MATCHA: Contrastive Semantic Alignment Metric for LLM Evaluation
MATCHA is a new automatic evaluation metric for LLMs that addresses a fundamental flaw in existing metrics: both token-overlap (ROUGE) and embedding-based (BERTScore) metrics routinely assign near-identical scores to semantically contradictory texts. The metric uses a dual-view approach that rewards proximity to a gold reference while penalizing adversarially generated counterfactual contradictions. Evaluated across eight benchmarks spanning QA, summarization, NLI, and semantic similarity tasks, MATCHA outperforms 23 embedding models and achieves 18.38% and 20.82% improvements over ROUGE-L and BERTScore respectively on TruthfulQA. Code and metric are publicly released.

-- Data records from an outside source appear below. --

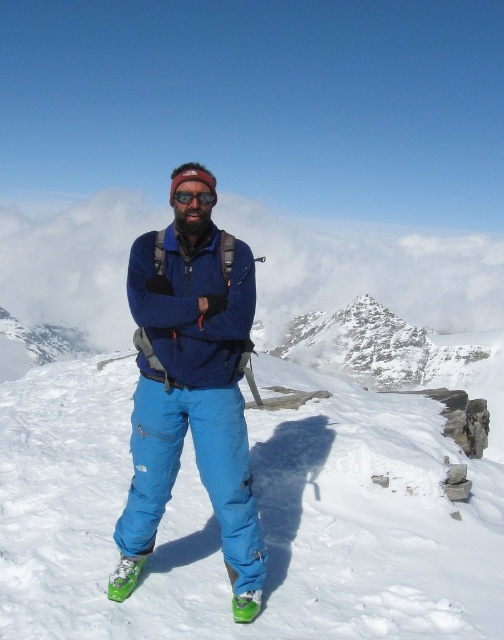 Between point (478, 589) and point (114, 209), which one is positioned behind?

The point (114, 209) is behind.

Locate an element on the screen. blue fabric ski slope at center is located at coordinates (260, 513).

This screenshot has width=504, height=640. What do you see at coordinates (260, 513) in the screenshot?
I see `blue fabric ski slope at center` at bounding box center [260, 513].

Locate an element on the screen. This screenshot has width=504, height=640. blue fabric ski slope at center is located at coordinates (260, 513).

Is white fluffy cloud at upper center positioned before black matte goggles at center?

No, white fluffy cloud at upper center is further to the viewer.

Can you confirm if white fluffy cloud at upper center is positioned below black matte goggles at center?

No, white fluffy cloud at upper center is not below black matte goggles at center.

Where is `white fluffy cloud at upper center`? The height and width of the screenshot is (640, 504). white fluffy cloud at upper center is located at coordinates (368, 268).

The height and width of the screenshot is (640, 504). I want to click on white fluffy cloud at upper center, so click(x=368, y=268).

Between blue fabric ski slope at center and black matte goggles at center, which one is positioned higher?

Positioned higher is black matte goggles at center.

Is point (146, 595) in front of point (216, 198)?

Yes, point (146, 595) is closer to viewer.

You are a GUI agent. You are given a task and a screenshot of the screen. Output one action in this format:
    pyautogui.click(x=<x>, y=<y>)
    Task: Click on the blue fabric ski slope at center
    
    Given the screenshot: What is the action you would take?
    pyautogui.click(x=260, y=513) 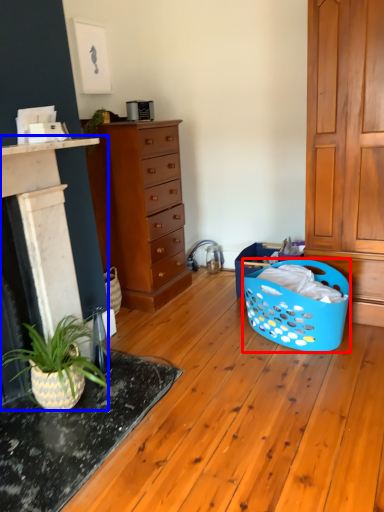 Question: Which object is closer to the camera taking this photo, basket (highlighted by a red box) or fireplace (highlighted by a blue box)?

IndicContextEval: Benchmark for context utilisation in Audio LLMs across 8 Indic languages
Researchers introduce IndicContextEval, a 56-hour multilingual speech benchmark covering 555 speakers across 8 Indian languages and 23 professional domains, designed to test whether Audio LLMs genuinely use textual context (domain descriptions, entity lists) or rely on parametric knowledge. The benchmark employs a 7-level prompting framework that progressively introduces contextual signals including adversarial prompts with incorrect entities. Evaluation of five models reveals substantial variation in context utilisation behaviour, exposing a gap in existing ASR benchmarks that test only fixed prompting conditions.